For her efforts, Cisneros, who splits her time between homes and offices in Caracas and New York, has earned Venezuela's highest award, the Order of Simon Bolivar; France's Cross of the Legion of Honor; and a pair of honors from Colombia's minister of culture.
Cisneros, who was traveling last week, said in a statement through her agent, "One of the most important lessons I learned at Wheaton was the value of building bridges among different cultures. That has been a driving force for everything I do. When I learned about Ronald Crutcher's expansive vision for Wheaton, I realized that in many ways this vision was about building bridges among people, cultures, subject areas. I felt that a collaboration between the CCPC and Wheaton College could advance this vision."
During a trip to Wheaton in 2003 for an honorary degree, she toured the set-building workshop behind the stage where she had performed and found the cinder block she, like all departing seniors, had painted as a legacy.
"She was very moved," recalled Wheaton art professor and gallery curator Ann Murray.

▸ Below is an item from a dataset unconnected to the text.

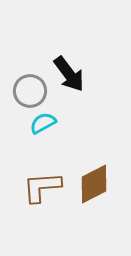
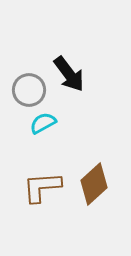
gray circle: moved 1 px left, 1 px up
brown diamond: rotated 15 degrees counterclockwise
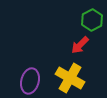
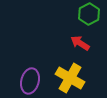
green hexagon: moved 3 px left, 6 px up
red arrow: moved 2 px up; rotated 78 degrees clockwise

"Everyone who comes to the exhibition will react differently and take something else away from it," Murray said. "There is an historical approach to the time period of the 1940s and 1950s as when the European artists came to New York. Those serious about art history will get a real reverse view of what constituted Modernism in the years after World War II."
At the time, in Latin America, artists were creating the geometric forms that came later in New York, she said, noting that there is a whole other historical dimension. Viewers will appreciate that art doesn't have to conform to tradition, she added. "It can jump off the wall, hang in space, or it can move."
Integral to the exhibit are interpretive commentaries by 13 students in Wheaton's Hispanic studies, art history, and studio arts programs who worked with curators, educators, and college faculty on the project after a summer internship with Cisneros in New York City last summer. In addition to writing the teachers' guide, Piensa en Arte, Wheaton education students are preparing to introduce the program to kindergarten through third-grade teachers in the Norton area, who will use it to help improve students' observational, expressive-language, and critical-thinking skills.
Jennifer Valentino, a Wheaton junior from Walpole, worked with Cisneros last summer.
"The experience has made me look at myself very differently," said Valentino, 20, who leaves for a semester in Cordova, Spain, Jan. 30.
"This inspired me to work on my organization, time management, researching, and professional skills. Writing an essay to be published before graduating college is an experience that I cannot even begin to capture in words. Wonderful. Exciting."
"When I see a piece of artwork, I no longer judge it initially on an aesthetic but more on a cultural, educational, and historical basis," Valentino said.
"I have also developed a great appreciation for the artist and their personal journey demonstrated in each and every piece of artwork."
In interviews, Cisneros has said she never considered her pieces a collection until an arts writer called her in the 1990s to discuss it. Feeling a responsibility to share them with the world, she founded the Fundación Cisneros with her husband, Gustavo, an international media tycoon, and her brother-in-law, Ricardo.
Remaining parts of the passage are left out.